Here's Jackie surrounded with a few of the original members that attended the shoot... l to r:  Arthur Anglin, Brad Berg, Stan Bennett and Tom Burrell. 




Bobby Miller, Doyle Kinnerly and Ralph Smith get some more practice in after lunch.




On Sat. Bill "pinenut" and Leon had excellent shots on the horrid rat target......(I missed the evil little varmit)




When we got to the running hawg, I got lucky taking Bill's pic as he shot.......arrow in flight!!!!!




We even doubled up for fun, Leon Scott and Karin Knight shot together too!!!!
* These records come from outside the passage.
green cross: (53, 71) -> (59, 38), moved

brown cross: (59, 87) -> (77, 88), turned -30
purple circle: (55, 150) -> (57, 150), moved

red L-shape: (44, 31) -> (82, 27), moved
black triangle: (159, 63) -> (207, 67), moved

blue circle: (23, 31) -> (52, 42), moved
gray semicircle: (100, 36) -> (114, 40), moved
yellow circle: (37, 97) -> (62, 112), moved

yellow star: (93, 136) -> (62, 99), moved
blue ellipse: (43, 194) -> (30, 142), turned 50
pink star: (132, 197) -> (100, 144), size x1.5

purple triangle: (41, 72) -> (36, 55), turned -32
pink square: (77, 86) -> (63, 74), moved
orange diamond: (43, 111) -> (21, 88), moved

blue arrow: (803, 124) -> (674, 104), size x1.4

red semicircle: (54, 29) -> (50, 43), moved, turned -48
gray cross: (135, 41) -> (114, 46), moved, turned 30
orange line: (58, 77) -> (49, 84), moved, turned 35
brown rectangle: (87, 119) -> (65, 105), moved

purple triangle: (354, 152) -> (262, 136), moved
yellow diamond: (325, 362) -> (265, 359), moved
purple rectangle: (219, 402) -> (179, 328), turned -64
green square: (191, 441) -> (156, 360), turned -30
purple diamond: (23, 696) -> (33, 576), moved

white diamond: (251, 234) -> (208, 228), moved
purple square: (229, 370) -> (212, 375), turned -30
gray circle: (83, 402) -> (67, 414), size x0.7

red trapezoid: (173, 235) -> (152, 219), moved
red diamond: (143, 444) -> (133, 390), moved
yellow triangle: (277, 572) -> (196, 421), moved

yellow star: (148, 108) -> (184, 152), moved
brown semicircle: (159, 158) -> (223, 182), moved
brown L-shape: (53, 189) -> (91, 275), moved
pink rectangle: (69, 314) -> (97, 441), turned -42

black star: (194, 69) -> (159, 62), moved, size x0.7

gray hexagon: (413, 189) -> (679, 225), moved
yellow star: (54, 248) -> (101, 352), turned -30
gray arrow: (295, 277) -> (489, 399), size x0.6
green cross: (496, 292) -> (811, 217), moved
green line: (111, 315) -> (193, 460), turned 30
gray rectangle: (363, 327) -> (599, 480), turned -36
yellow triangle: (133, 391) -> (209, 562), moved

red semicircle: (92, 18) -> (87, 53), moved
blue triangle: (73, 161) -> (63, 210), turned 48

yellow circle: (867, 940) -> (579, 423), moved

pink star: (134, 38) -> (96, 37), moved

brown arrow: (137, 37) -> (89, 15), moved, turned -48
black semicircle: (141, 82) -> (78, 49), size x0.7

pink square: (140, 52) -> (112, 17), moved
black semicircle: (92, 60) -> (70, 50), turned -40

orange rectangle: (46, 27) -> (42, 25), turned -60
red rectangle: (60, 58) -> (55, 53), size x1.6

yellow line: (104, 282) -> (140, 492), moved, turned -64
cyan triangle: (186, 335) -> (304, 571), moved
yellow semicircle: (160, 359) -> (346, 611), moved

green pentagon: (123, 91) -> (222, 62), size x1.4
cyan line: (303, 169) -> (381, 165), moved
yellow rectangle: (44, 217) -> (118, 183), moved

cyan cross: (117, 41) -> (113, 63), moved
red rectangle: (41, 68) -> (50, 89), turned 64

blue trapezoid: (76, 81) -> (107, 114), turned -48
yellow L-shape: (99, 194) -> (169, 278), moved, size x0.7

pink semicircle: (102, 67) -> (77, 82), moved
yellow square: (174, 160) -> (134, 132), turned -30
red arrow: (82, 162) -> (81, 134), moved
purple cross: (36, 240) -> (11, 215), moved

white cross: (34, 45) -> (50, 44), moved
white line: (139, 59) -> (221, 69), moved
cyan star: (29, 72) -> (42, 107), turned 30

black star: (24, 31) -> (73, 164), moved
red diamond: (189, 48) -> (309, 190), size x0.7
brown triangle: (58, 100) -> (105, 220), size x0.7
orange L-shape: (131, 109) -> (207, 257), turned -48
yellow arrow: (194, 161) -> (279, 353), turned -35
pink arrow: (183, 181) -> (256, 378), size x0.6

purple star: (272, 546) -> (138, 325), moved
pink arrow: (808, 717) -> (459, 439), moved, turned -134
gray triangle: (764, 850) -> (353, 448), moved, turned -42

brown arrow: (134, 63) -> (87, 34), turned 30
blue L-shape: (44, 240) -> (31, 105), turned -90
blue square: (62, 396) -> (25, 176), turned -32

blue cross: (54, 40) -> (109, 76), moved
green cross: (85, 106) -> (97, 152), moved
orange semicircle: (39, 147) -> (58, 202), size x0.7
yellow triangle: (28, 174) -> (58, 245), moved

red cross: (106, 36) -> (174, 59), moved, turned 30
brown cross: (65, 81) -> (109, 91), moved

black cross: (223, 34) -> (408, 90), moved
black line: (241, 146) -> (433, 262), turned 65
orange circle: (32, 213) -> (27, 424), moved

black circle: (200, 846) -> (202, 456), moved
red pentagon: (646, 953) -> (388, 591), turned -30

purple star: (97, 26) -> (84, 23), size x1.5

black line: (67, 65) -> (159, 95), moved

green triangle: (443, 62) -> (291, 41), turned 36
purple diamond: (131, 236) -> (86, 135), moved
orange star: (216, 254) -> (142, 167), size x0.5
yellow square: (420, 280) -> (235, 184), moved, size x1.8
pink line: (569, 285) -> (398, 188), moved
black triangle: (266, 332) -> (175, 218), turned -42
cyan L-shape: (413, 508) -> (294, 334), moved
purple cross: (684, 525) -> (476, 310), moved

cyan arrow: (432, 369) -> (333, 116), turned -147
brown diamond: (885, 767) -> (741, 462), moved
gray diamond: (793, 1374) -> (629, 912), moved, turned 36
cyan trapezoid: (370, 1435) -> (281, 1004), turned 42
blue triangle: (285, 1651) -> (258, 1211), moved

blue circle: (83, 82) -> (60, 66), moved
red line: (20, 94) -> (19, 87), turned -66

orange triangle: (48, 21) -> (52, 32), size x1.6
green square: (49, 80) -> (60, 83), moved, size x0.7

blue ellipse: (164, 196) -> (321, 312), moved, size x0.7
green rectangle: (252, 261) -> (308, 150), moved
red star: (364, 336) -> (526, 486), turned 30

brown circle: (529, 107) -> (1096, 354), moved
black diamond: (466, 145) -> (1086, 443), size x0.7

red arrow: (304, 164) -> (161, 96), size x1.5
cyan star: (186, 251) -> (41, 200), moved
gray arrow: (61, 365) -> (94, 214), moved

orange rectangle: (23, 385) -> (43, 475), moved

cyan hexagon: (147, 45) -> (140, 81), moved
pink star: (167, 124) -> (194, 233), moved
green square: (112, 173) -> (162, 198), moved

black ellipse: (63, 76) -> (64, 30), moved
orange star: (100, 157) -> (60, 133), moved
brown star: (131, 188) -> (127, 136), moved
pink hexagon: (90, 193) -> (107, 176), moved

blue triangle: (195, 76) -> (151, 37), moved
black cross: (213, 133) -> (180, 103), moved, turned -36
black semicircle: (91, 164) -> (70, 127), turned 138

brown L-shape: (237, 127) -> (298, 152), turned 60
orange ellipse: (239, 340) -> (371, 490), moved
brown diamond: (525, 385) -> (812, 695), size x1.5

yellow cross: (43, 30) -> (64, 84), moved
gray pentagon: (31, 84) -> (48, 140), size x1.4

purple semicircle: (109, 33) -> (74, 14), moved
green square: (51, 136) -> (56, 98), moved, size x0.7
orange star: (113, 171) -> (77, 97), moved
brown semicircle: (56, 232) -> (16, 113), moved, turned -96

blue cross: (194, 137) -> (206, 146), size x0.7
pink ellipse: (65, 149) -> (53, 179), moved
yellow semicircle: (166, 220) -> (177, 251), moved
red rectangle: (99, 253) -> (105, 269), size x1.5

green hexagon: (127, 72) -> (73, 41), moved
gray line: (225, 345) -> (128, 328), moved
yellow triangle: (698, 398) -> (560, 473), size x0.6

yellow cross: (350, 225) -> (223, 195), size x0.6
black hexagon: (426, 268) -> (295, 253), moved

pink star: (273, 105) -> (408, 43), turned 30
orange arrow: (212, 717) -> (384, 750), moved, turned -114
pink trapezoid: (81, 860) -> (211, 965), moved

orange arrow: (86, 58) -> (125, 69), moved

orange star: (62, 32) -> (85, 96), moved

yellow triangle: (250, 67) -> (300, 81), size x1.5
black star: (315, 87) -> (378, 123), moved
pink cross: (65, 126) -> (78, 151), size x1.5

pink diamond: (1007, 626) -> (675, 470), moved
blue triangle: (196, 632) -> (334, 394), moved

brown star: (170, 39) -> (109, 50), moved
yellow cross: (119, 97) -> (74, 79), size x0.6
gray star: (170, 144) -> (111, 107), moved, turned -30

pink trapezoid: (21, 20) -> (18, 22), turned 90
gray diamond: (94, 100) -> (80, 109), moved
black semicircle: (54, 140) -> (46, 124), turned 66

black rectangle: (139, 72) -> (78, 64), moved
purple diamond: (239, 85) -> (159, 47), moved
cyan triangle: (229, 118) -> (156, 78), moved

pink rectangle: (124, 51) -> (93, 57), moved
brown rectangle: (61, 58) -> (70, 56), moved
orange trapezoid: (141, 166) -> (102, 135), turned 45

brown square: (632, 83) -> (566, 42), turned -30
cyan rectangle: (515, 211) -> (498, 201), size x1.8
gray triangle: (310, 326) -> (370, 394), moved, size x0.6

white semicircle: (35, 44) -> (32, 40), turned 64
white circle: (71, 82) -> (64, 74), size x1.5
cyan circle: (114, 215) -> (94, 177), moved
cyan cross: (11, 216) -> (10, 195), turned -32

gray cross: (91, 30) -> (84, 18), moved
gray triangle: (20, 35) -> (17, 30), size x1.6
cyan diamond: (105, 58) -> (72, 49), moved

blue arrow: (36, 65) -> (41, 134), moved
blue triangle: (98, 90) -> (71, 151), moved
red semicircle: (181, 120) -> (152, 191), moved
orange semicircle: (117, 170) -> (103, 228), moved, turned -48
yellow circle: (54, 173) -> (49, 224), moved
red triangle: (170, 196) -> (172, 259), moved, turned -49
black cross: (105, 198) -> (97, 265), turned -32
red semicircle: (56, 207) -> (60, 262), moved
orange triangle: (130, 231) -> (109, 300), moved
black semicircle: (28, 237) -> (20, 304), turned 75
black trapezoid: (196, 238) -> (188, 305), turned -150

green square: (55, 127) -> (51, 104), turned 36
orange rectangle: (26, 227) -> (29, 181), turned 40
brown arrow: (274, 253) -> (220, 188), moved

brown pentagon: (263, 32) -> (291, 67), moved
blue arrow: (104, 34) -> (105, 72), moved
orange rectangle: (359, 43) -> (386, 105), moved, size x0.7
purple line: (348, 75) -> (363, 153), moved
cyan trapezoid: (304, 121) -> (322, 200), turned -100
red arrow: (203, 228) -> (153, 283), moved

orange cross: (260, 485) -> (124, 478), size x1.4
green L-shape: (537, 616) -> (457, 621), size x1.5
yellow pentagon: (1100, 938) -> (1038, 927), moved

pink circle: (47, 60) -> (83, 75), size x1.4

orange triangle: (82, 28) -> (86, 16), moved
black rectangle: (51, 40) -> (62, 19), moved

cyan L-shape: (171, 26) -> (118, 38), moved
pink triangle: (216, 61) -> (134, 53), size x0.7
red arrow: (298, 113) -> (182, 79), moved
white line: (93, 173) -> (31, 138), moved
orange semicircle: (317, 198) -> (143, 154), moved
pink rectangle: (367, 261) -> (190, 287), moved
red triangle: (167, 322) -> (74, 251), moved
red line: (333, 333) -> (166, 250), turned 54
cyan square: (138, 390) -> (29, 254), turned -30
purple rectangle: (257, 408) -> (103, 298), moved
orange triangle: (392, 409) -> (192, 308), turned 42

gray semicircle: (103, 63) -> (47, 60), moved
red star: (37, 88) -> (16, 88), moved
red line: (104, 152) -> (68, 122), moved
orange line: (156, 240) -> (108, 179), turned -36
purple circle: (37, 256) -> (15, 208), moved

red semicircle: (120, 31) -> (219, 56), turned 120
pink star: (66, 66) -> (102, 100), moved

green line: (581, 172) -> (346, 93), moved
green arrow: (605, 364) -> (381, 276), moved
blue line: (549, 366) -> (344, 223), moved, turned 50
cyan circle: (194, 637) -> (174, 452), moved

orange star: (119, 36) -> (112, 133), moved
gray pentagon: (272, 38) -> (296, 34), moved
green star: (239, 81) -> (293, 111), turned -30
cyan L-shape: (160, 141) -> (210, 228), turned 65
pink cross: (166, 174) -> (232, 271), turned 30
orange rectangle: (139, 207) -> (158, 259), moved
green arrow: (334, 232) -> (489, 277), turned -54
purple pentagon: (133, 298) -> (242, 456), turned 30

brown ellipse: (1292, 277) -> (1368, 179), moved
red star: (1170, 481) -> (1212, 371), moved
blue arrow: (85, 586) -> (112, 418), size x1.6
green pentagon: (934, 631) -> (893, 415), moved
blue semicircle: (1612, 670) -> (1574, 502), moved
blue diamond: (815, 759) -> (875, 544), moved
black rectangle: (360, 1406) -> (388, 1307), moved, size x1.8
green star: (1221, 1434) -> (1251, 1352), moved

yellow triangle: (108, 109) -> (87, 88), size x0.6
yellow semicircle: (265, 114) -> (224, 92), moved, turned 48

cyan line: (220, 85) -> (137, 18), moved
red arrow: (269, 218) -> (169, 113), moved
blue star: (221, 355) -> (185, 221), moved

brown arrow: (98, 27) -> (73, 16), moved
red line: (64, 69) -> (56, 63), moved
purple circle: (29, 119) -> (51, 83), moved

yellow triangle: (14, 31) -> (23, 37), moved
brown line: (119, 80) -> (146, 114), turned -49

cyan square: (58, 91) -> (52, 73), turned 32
Last but not least, is a shot of me and my Jeff.....
Hope ya'll enjoy the pics.....and I hope I made dutchman proud....I was assigned the job of archery photographer, course it's one I do OK with!!!!
SEE YA'LL NEXT MONTH!!!!


----------



## SELFBOW (Jun 6, 2011)

Several pictures of Roger and not a morsel in his mouth! What happened this weekend?


----------



## hogdgz (Jun 6, 2011)

Looks like yall had a blast, hate we missed it.


----------



## Barry Duggan (Jun 6, 2011)

Black Jack Archery...do you have to call a card, or do you just shoot in there amongs them? 

Roger had already consumed his Wheaties before the film crew got set up. One bowl and he's good to go all day.


----------



## p paw barry (Jun 6, 2011)

as all way very cool people, ver cool time (if that  can be at 101) and as always made to feel right at home,,, that for a great weekend


----------



## RogerB (Jun 6, 2011)

Good job Tomi (as usual)!


----------



## whossbows (Jun 6, 2011)

got to love the rat, i know you do tomi


----------



## TNGIRL (Jun 6, 2011)

buckbacks said:


> Several pictures of Roger and not a morsel in his mouth! What happened this weekend?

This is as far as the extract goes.